Cisco Nexus

Herman_Anthony · February 2, 2015, 6:17pm

Nanog,

I would like to poll the collective for experiences both positive and negative with the Nexus line. More specifically I am interested in hearing about FEX with N2K at the ToR and if this has indeed made any impact on Opex as well as non-obvious shortcomings to using the fabric extenders. Also if anyone is using any of the Nexus line for I/O convergence (FCoE) I would be interested in hearing your experience with this as well.

Thank you in advance,

-A

Mann_Jason · February 2, 2015, 6:28pm

The biggest thing we ran into was no support of spanning-tree on the FEX's. The way we are setup, being STATE government, our agency controls the network up to the FEX port. Beyond that, the agency's were in control of what they plugged into our FEX ports.

David_Bass · February 2, 2015, 6:51pm

The n2k ToR is not a great design for user or storage interfaces if most of your traffic is east/west. It is great as a low cost ilo/drac/choose your oob port, or if most of your traffic is north/south. Biggest thing to remember is that it is not a switch, and has limitations such as not connecting other switches to it. Like anything else you have to understand the product so that you don't engineer something that it wasn't designed to do.
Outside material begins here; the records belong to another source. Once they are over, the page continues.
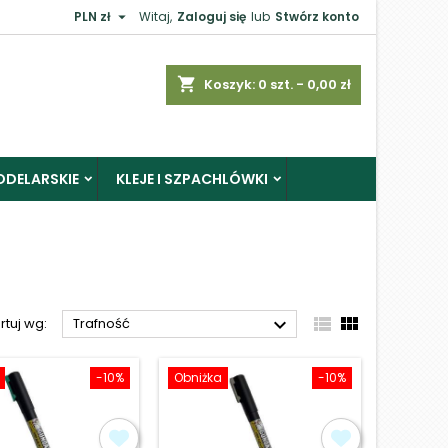

PLN zł
Witaj,
Zaloguj się
lub
Stwórz konto
×
shopping_cart
Koszyk:
0
szt. - 0,00 zł
ODELARSKIE
KLEJE I SZPACHLÓWKI
j



rtuj wg:
Trafność
-10%
Obniżka
-10%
Lots of very large companies using Nexus gear...

That being said I prefer Arista when I'm architecting DCs.

Dan_Rohan · February 2, 2015, 7:09pm

I think it depends on what the upstream product from the FEX is and what
your requirements are. Last I checked, eVPC was not supported on the N7K,
but it was supported as an option on the N5K platform. eVPC being the dual
homed FEX to two a pair of N7K's running a VPC cluster. I know this is an
old post, but here's a good one that explains precisely what I mean:

If you look at the N5K verified scalability guide, you see this:

Maximum FEXs dual homed to a vPC Cisco Nexus 5500 Series Switch Pair: 24

http://www.cisco.com/en/US/docs/switches/datacenter/nexus5500/sw/configuration_limits/b_N5500_Config_Limits_602N11_chapter_01.html

If you look at the N7K verified scalability guide, there is *no* mention of
dual-homed fex architectures:

http://www.cisco.com/en/US/docs/switches/datacenter/sw/verified_scalability/b_Cisco_Nexus_7000_Series_NX-OS_Verified_Scalability_Guide.html#reference_E1ED6266546C444093CC27DEB0E1B38E

If I'm wrong and someone is dual homing 2K FEXs to 7K VPC pairs, please
correct me.

If you're interested in latency numbers fex-to-fex, here are some numbers
provided to me by our SE:

http://jumboframe.net/jumboframe/2013/5/5/n2k-fex-to-fex-latency-and-a-reader-follow-up
<http://static1.squarespace.com/static/513c6d36e4b0cc0702f94292/t/51866c97e4b0580e000cf5bd/1367764121313/fex-to-fex-latency.jpg?format=750w>

As you can see, these numbers are decent, but you'd have to be very careful
in choosing your FEX model if you're looking for better than average store
and forward performance out of your FEX.

George_Herbert · February 2, 2015, 7:19pm

I wasn't the implementing engineer but I've been at two places that did that, a larger game company and a network gear manufacturer in their engineering support computational hubs. I was there during planning and rollout at the game company, very early in the Nexus lifespan.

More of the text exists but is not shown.